The story, first broke by The Hill, tells you a lot about how much things have deteriorated in Honduras. One of the worst impacts is of course on the fledgling BPO sector, which we have reported on several times in previous posts. (I had just filed a post about the rising fortunes of Honduras in June here, when a few days later the coup was initiated).
The new government will spend close to $300,000 for four months of PR support. The firm, Chlopak, Leonard, Schechter & Associates, will undoubtedly work hard with national media outlets, including major newspaper and broadcasters, to provide more details into why the coup happened in the first place and why Roberto Micheletti is the right man at the right time.
No amount of PR of course will change the fact that Micheletti defied the country’s democratic framework to usurp power from Manuel Zelaya, who continues to camp out in the Brazilian embassy. (Seen here in this Al Jazeera video reuniting with his family ). I am personally sympathetic to those who argue that Zelaya was basically caught red-handed attempting to protect his place as president by manipulating future election results.

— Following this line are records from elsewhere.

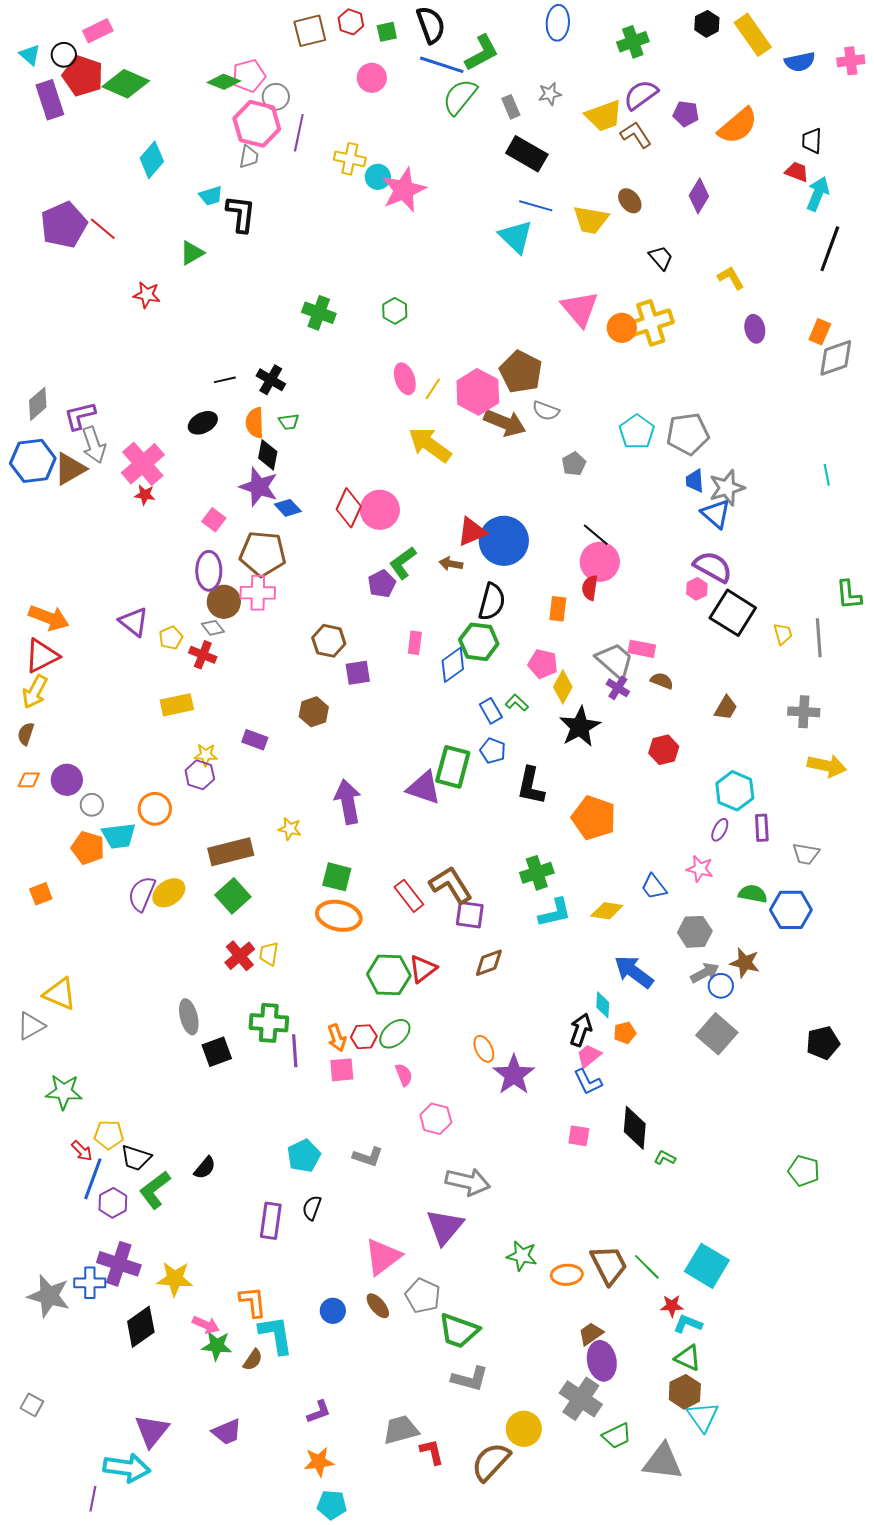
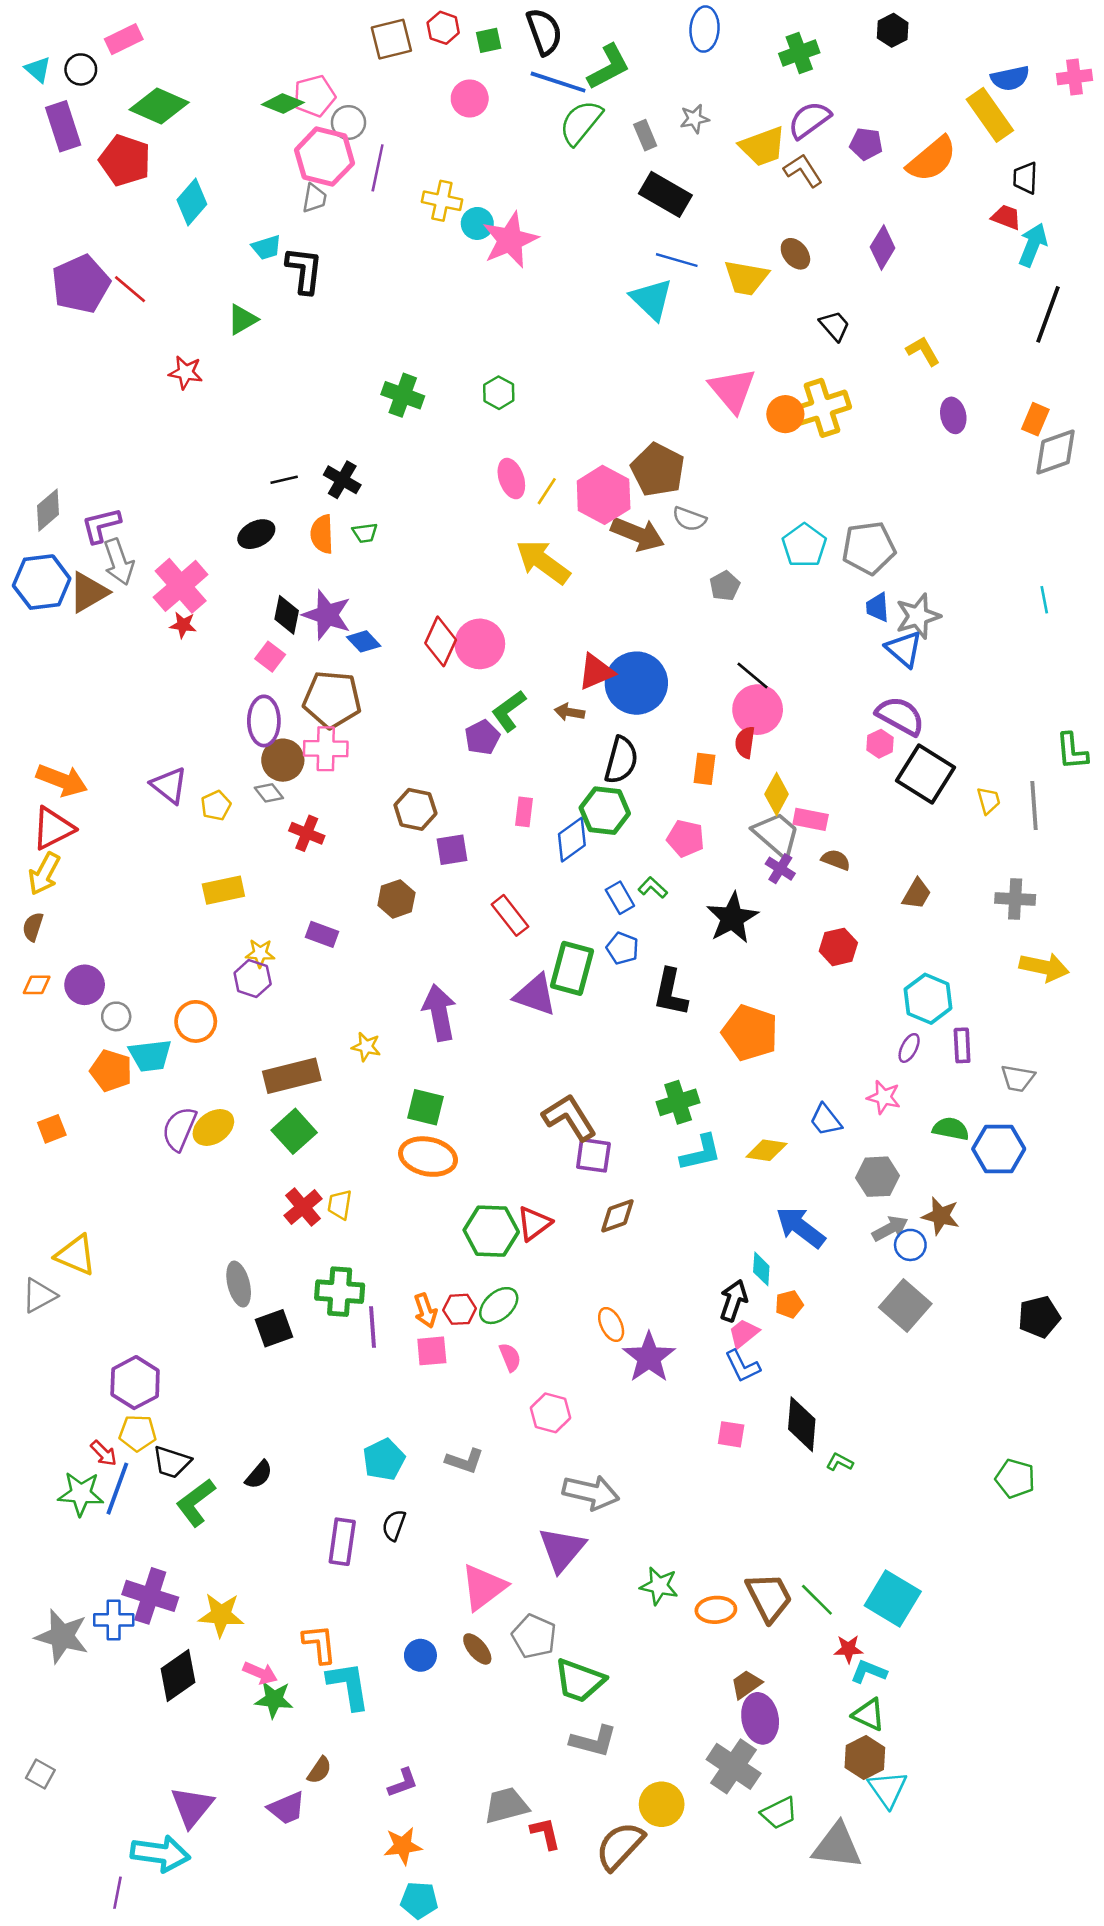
yellow rectangle: (753, 35) -> (990, 115), moved
red pentagon: (83, 76) -> (125, 160), moved
black diamond: (268, 455) -> (287, 615), moved
red cross: (203, 655) -> (307, 833), moved
yellow diamond: (563, 687) -> (777, 794), moved
red rectangle: (409, 896) -> (510, 915), moved
green star: (64, 1092) -> (81, 1494), moved
purple hexagon: (113, 1203) -> (135, 1383), moved, size x1.4
brown semicircle: (253, 1360) -> (319, 1770), moved

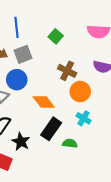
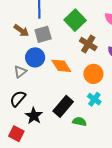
green square: (56, 36) -> (75, 20), size x1.5
brown cross: (67, 71) -> (88, 44), moved
orange diamond: (44, 102) -> (61, 66), moved

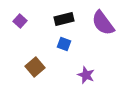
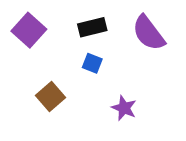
purple square: (20, 21) -> (29, 30), size x1.6

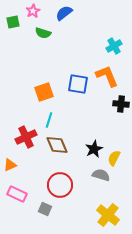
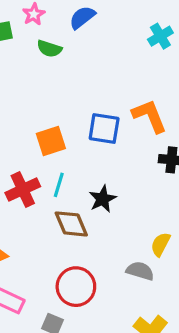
cyan cross: (114, 46) -> (160, 36), moved
red cross: (26, 137) -> (23, 190), moved
black star: (94, 149) -> (103, 199), moved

Unfortunately the Washington PR team will only contribute to lengthening an already overdue resolution of the primary issue of who really belongs in power. True resolution will only come when Micheletti truly grasps the bigger picture – that the ongoing turmoil is bringing untold amounts of ecomomic and social dislocation to Honduras as well as its immediate neighbors.
It’s evident that the pressure is growing more intense on the current government. A group of US legislators signed a letter yesterday demanding the return of Zelaya. Speaking to reports Tuesday in Sweden, Brazil’s President Luiz Inacio Lula da Silvac called on Micheletti and his lieutenants to step down.
We wish the PR team well, but we should all recognize that trying to cultivate belated support from North America still doesn’t fix the mess in the core of Central America – in the heart of Tegucigalpa.